(Exercise directions):
When you have gone through the records below, state only how many lines include the word "sont".

※

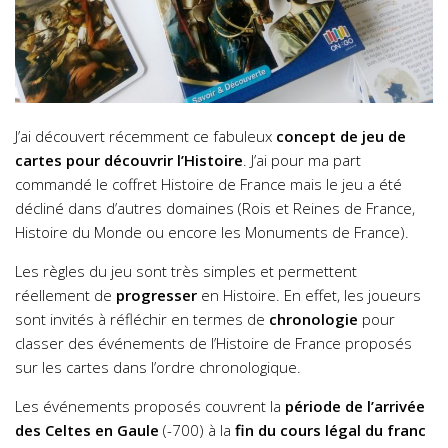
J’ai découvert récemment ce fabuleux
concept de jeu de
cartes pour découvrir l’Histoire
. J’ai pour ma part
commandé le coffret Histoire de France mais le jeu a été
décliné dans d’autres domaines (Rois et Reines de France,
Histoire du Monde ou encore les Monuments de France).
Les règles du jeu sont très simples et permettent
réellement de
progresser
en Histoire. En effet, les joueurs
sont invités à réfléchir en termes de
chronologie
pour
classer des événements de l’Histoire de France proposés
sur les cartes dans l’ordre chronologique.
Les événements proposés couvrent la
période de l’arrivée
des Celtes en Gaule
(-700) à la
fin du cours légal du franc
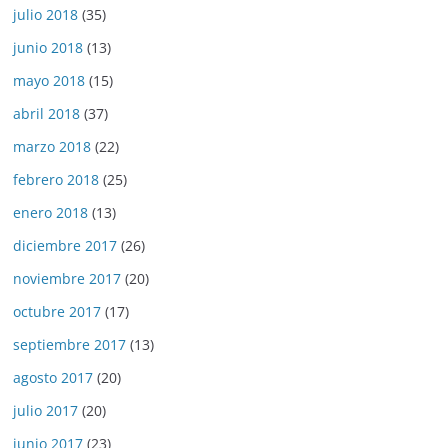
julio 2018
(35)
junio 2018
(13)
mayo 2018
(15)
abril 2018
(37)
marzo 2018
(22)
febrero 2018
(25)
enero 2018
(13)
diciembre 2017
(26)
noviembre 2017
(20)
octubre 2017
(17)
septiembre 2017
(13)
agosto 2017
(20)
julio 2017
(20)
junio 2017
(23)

※

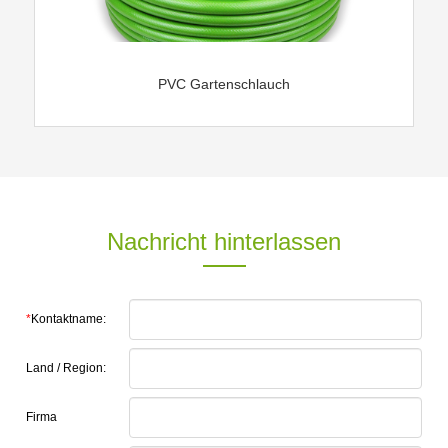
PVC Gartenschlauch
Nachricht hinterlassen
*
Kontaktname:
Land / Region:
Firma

※

(Solution for this exercise):
2